Unfortunately, after civil war broke out following the coup d’état on March 17, 1970, the Buddhist University, like other institutions in the country, faced unexpected hardship and difficulties. Its allocated budget was not provided and in due course conditions became so dire that it had to be closed down in 1972. During the Khmer Rouge regime (1975-1979), the Buddhist University met with the worst period of its existence; it received heavy losses and destruction.
The present structure of the University started in 1997, eight years after the first Buddhist primary school was re-established. The University began by offering the Buddhist upper-secondary education, and proceeded to offer Bachelor’s degree in 1999. For the first three academic years, it was able to maintain only one Faculty, the Faculty of Buddhist Studies, for which a competitive entrance examination was conducted to select 50 students each year.
In response to the demands of the yearly increase in the number of applicants, the University created the Faculty of Education Science in 2002. This also selects 50 students annually. Therefore, from 2002, a hundred of students are selected for each academic year.
On January 23, 2006, Preah Sihanouk Raja Buddhist University was upgraded by a sub-degree of the Royal Government of Cambodia to be a full-fledged university, with the addition of two more Faculties and a Center. Consequently from academic year 2006, the University was able to select 200 students each year.
The main objectives of the Buddhist University are as follows:
1. To provide Cambodian Buddhist monks with in-depth knowledge of
Buddhism, Pali and relevant fields.
2. To train Cambodian monks to become qualified teachers and leaders, who
have wisdom and skills to provide guidance and counseling to the people
3. To train Cambodian monks to become intellectuals and scholars who would
form an important part of the national human resources.
4. To uplift morality and peace among communities and nations.
5. To preserve and promote Buddha’s teachings in Cambodia and abroad.
6. To encourage the practice of Buddha’s teachings in people’s life.

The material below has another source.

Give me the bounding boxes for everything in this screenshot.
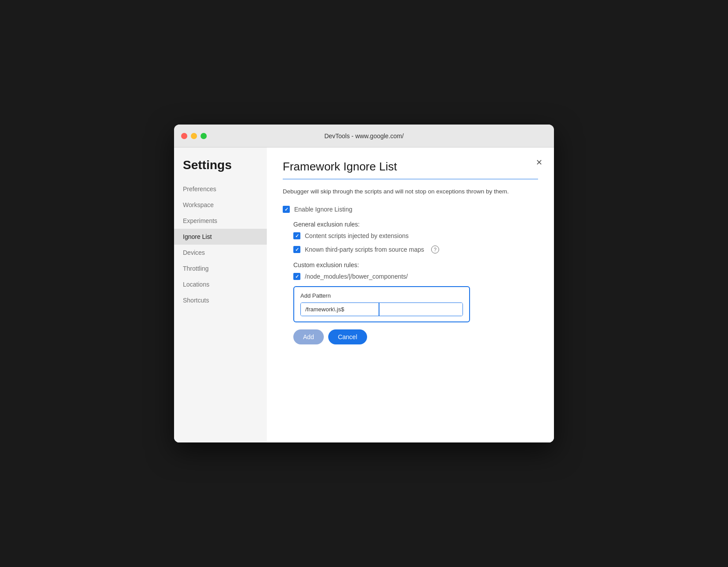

Preah Sihanouk Raja Buddhist University is headed by a Rector and five Vice-Rectors, who are responsible for different sections:
1. Vice-Rector for Administration
2. Vice-Rector for Finance and Planning
3. Vice-Rector for Academic and Students’ Affairs
4. Vice-Rector for Public Relations and Research
5. Vice-Rector for Technical Work
Currently the Buddhist University consists of four Faculties and a Center as follows:
1. Faculty of Philosophy and Religions
2. Faculty of Education and Information Technology
3. Faculty of Khmer Literature
4. Faculty of Pali-Sanskrit and Foreign Languages, and
5. Center of Teacher Training
Each Faculty is headed by a Dean and Deputy Deans. It consists of a few Departments.
At present, there are 35 non academic staff members and 48 academic staff members.

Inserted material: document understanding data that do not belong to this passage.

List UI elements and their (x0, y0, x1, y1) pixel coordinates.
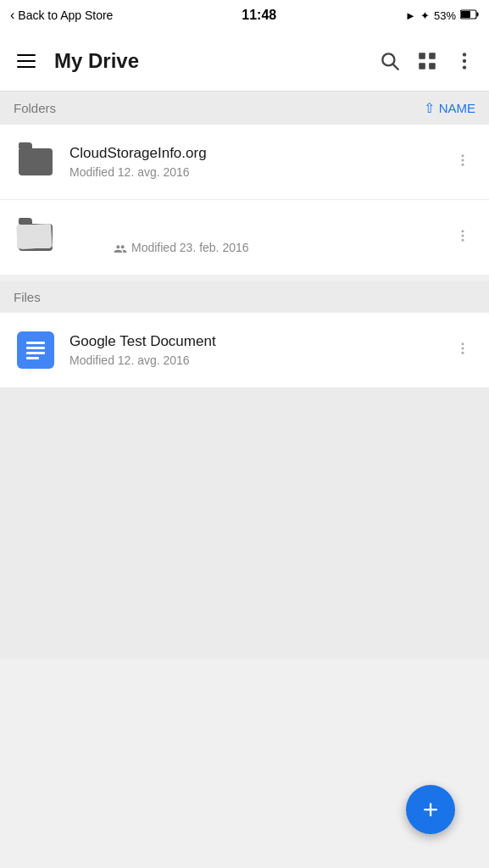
svg-point-16 (462, 235, 464, 237)
file-item-google-test-doc[interactable]: Google Test Document Modified 12. avg. 2… (0, 313, 489, 387)
folders-list: CloudStorageInfo.org Modified 12. avg. 2… (0, 125, 489, 275)
add-button[interactable]: + (406, 785, 455, 834)
sort-label: NAME (439, 101, 475, 115)
page-title: My Drive (54, 49, 139, 73)
back-label[interactable]: Back to App Store (18, 8, 113, 22)
bluetooth-icon: ✦ (420, 9, 430, 22)
svg-rect-6 (429, 53, 436, 59)
doc-line-2 (26, 347, 45, 349)
folder-item-shared[interactable]: Modified 23. feb. 2016 (0, 200, 489, 275)
svg-point-18 (462, 342, 464, 345)
svg-rect-2 (461, 11, 470, 18)
status-time: 11:48 (242, 8, 276, 23)
battery-icon (460, 9, 479, 22)
svg-point-12 (462, 154, 464, 157)
header-actions (379, 50, 475, 72)
hamburger-line-1 (17, 54, 36, 56)
svg-rect-1 (476, 12, 478, 16)
folders-label: Folders (14, 101, 56, 115)
folders-section-header: Folders ⇧ NAME (0, 92, 489, 125)
folder-item-cloudstorageinfo[interactable]: CloudStorageInfo.org Modified 12. avg. 2… (0, 125, 489, 200)
battery-percent: 53% (434, 9, 456, 22)
files-label: Files (14, 290, 41, 304)
svg-line-4 (393, 64, 398, 69)
svg-point-10 (463, 58, 466, 62)
folder-info: CloudStorageInfo.org Modified 12. avg. 2… (69, 145, 450, 179)
svg-rect-8 (429, 63, 436, 70)
doc-icon (14, 328, 58, 372)
svg-point-17 (462, 239, 464, 242)
shared-folder-info: Modified 23. feb. 2016 (114, 220, 450, 254)
empty-area (0, 387, 489, 659)
status-bar: ‹ Back to App Store 11:48 ► ✦ 53% (0, 0, 489, 31)
files-section-header: Files (0, 281, 489, 313)
shared-folder-icon (14, 215, 58, 259)
shared-folder-shape (19, 224, 53, 251)
doc-line-4 (26, 357, 39, 359)
folder-icon (14, 140, 58, 184)
folder-shape (19, 148, 53, 175)
doc-line-1 (26, 342, 45, 344)
search-button[interactable] (379, 50, 401, 72)
file-modified: Modified 12. avg. 2016 (69, 353, 450, 367)
svg-point-11 (463, 65, 466, 69)
file-more-button[interactable] (450, 334, 475, 366)
hamburger-line-3 (17, 66, 36, 68)
shared-folder-modified: Modified 23. feb. 2016 (114, 241, 450, 254)
svg-point-19 (462, 348, 464, 350)
svg-point-20 (462, 352, 464, 354)
svg-point-13 (462, 159, 464, 162)
status-indicators: ► ✦ 53% (405, 9, 479, 22)
svg-point-9 (463, 53, 466, 56)
folder-modified: Modified 12. avg. 2016 (69, 165, 450, 179)
folder-more-button[interactable] (450, 146, 475, 178)
menu-button[interactable] (14, 51, 39, 71)
shared-modified-text: Modified 23. feb. 2016 (131, 241, 249, 254)
header-left: My Drive (14, 49, 139, 73)
folder-name: CloudStorageInfo.org (69, 145, 450, 162)
add-icon: + (423, 796, 439, 823)
doc-icon-shape (17, 331, 54, 369)
svg-rect-7 (419, 63, 425, 70)
hamburger-line-2 (17, 60, 36, 62)
shared-folder-more-button[interactable] (450, 221, 475, 253)
file-name: Google Test Document (69, 333, 450, 350)
svg-rect-5 (419, 53, 425, 59)
doc-lines (26, 342, 45, 359)
svg-point-14 (462, 164, 464, 166)
more-options-button[interactable] (453, 50, 475, 72)
files-list: Google Test Document Modified 12. avg. 2… (0, 313, 489, 387)
app-header: My Drive (0, 31, 489, 92)
sort-arrow-icon: ⇧ (424, 100, 435, 116)
location-icon: ► (405, 9, 416, 22)
file-info: Google Test Document Modified 12. avg. 2… (69, 333, 450, 367)
svg-point-15 (462, 230, 464, 232)
back-chevron-icon: ‹ (10, 8, 14, 23)
status-back[interactable]: ‹ Back to App Store (10, 8, 113, 23)
sort-button[interactable]: ⇧ NAME (424, 100, 475, 116)
grid-view-button[interactable] (416, 50, 438, 72)
shared-folder-name (114, 220, 450, 237)
doc-line-3 (26, 352, 45, 354)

The Buddhist University is offering students Bachelor’s degree courses in four majors of study, namely, Buddhist Philosophy, Education, Pali Language and Khmer Literature. For all these majors, Vinaya Pitaka, Suttanta Pitaka and Abhidhamma Pitaka are compulsory subjects, especially in first year and second year. Besides the subjects according to the majors, other relevant subjects are also taught. They are: Introduction to Philosophy, Introduction to Sociology, Introduction to Economics, Introduction to Political Science, Introduction to Psychology, and Introduction to Law, English Language and French Language.
The Buddhist University has paid serious attention to Pali studies. Therefore, in 2006, a Bachelor of Arts degree course in Pali was started with the aim to produce Pali teachers and scholars to cater to the increasing demands of Pali teachers from Buddhist secondary and upper-Secondary schools.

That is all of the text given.